Start of Records for this task

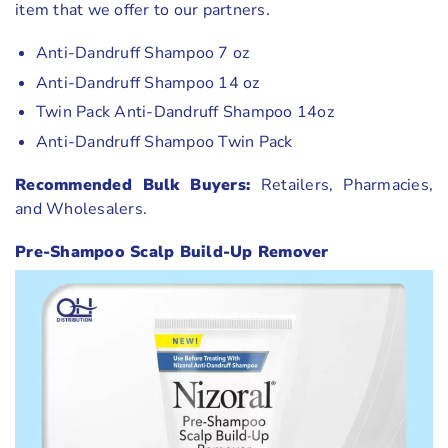
item that we offer to our partners.
Anti-Dandruff Shampoo 7 oz
Anti-Dandruff Shampoo 14 oz
Twin Pack Anti-Dandruff Shampoo 14oz
Anti-Dandruff Shampoo Twin Pack
Recommended Bulk Buyers:
Retailers, Pharmacies,
and Wholesalers.
Pre-Shampoo Scalp Build-Up Remover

End of Records for this task

* Aim of the exercise:
Your task is to reproduce, exactly and exclusively, the lines from the one holding "Anti-Dandruff Shampoo Twin Pack" through the final line of the listing.

* Written answer:
Anti-Dandruff Shampoo Twin Pack
Recommended Bulk Buyers:
Retailers, Pharmacies,
and Wholesalers.
Pre-Shampoo Scalp Build-Up Remover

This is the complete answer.